Task instructions.
Which lines of the records below contain the string "unter"? Report each of them.

Records from a data source.
================================

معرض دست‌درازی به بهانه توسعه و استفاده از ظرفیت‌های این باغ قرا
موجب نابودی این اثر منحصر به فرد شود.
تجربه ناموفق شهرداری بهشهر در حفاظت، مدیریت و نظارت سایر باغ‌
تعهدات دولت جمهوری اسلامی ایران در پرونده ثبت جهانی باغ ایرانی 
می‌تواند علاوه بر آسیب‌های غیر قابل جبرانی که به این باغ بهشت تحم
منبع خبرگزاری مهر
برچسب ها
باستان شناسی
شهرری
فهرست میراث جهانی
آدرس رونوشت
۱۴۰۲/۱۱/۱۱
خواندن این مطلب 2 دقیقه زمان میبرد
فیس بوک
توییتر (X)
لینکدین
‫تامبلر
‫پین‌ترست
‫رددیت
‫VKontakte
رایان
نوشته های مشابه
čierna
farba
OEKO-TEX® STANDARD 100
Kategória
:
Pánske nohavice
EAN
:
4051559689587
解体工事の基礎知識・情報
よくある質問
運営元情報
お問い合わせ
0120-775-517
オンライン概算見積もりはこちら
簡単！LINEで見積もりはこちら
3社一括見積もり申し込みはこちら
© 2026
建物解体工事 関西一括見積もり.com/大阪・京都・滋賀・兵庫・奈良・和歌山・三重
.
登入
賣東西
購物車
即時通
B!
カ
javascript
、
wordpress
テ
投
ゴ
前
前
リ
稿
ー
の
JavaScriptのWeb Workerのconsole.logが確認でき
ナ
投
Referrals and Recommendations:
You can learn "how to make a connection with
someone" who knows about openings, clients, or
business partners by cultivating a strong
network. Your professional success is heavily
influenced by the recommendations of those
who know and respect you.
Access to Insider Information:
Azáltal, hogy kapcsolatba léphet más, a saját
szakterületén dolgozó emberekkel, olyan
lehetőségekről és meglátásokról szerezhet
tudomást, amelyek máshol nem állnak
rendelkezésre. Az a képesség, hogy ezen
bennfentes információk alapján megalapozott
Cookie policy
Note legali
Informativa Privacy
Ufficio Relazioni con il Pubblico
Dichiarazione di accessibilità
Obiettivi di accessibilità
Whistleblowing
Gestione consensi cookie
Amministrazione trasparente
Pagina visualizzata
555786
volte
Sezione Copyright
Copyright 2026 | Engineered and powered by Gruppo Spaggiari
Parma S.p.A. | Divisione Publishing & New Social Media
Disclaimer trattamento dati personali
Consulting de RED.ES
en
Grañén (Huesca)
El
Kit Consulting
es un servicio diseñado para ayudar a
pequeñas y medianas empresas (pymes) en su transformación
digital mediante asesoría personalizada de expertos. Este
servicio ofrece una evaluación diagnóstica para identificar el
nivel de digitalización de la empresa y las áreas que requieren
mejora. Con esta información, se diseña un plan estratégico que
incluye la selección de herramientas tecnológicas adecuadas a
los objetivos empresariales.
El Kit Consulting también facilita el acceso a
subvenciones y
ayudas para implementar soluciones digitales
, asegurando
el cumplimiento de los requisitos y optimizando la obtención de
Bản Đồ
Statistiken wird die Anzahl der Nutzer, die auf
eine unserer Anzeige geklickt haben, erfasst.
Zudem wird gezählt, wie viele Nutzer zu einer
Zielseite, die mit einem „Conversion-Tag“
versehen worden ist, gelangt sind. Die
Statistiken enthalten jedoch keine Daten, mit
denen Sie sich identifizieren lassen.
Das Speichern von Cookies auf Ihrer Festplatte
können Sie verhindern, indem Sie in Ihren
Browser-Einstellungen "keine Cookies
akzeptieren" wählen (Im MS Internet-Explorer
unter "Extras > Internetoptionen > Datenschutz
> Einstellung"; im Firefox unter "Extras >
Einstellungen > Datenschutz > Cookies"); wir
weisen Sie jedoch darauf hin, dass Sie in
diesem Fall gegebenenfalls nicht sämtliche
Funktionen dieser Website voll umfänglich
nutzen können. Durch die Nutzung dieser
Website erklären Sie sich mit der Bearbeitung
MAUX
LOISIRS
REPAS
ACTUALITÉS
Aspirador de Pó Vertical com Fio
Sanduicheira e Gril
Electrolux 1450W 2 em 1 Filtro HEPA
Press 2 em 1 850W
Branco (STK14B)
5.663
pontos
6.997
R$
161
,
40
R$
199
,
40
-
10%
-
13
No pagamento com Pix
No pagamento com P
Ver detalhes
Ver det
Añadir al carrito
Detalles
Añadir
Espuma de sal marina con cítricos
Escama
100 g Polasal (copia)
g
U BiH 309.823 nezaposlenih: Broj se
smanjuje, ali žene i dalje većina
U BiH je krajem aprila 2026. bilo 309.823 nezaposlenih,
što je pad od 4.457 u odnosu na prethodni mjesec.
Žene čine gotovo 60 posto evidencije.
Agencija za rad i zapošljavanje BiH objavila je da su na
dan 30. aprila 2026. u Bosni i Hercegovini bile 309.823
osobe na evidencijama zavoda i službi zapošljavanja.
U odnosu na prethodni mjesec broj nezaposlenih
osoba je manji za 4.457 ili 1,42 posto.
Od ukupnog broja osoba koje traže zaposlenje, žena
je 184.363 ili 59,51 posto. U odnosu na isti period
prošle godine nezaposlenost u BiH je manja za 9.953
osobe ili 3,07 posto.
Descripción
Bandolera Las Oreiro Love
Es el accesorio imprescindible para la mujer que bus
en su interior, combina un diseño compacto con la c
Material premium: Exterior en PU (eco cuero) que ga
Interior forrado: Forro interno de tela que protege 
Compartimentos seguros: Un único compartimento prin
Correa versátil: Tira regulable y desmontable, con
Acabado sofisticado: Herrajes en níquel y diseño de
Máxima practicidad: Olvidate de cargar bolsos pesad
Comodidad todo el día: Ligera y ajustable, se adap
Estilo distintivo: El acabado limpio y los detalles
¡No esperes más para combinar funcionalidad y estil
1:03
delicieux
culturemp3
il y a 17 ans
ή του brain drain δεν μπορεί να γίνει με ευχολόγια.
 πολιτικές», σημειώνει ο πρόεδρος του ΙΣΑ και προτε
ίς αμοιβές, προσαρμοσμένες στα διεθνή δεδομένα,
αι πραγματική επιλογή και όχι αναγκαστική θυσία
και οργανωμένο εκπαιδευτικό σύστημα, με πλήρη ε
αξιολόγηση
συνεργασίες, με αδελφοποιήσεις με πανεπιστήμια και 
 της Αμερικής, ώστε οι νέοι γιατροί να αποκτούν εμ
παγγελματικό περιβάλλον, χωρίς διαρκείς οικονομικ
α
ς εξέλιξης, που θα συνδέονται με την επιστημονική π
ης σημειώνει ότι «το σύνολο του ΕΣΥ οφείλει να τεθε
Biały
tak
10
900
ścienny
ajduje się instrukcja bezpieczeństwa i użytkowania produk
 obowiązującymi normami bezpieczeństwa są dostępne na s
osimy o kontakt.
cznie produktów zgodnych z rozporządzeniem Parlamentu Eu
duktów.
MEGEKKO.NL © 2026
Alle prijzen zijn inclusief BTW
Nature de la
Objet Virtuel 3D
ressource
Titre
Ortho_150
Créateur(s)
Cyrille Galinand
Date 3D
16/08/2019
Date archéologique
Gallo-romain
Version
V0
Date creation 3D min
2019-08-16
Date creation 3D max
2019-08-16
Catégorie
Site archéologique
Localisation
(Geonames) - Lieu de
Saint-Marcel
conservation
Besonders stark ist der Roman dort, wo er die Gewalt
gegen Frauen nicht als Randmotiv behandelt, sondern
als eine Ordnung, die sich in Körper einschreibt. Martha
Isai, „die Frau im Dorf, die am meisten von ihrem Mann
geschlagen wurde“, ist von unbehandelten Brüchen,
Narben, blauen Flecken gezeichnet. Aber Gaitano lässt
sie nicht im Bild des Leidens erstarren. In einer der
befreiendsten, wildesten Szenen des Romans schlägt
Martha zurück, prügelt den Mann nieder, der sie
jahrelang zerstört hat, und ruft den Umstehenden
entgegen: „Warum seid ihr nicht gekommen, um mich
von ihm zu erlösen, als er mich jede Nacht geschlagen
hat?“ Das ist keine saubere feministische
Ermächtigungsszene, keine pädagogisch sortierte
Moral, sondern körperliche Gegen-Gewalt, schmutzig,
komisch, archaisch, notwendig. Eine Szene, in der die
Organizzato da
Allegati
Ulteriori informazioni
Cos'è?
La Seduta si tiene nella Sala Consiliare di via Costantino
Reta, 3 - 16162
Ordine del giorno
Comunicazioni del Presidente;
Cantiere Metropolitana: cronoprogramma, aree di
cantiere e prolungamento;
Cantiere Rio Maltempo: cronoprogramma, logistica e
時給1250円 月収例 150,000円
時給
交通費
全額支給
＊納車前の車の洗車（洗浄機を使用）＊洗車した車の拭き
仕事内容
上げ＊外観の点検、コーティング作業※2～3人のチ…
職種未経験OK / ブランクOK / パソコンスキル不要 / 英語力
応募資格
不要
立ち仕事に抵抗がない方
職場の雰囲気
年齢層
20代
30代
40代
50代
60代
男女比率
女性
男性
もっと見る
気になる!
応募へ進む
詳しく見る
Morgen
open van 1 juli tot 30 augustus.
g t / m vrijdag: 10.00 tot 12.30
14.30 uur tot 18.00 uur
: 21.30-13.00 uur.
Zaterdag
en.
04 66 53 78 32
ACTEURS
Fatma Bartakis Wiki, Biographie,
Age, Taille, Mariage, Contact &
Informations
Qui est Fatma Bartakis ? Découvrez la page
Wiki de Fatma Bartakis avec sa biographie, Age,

================================

Answer space.
unter "Extras > Internetoptionen > Datenschutz
> Einstellung"; im Firefox unter "Extras >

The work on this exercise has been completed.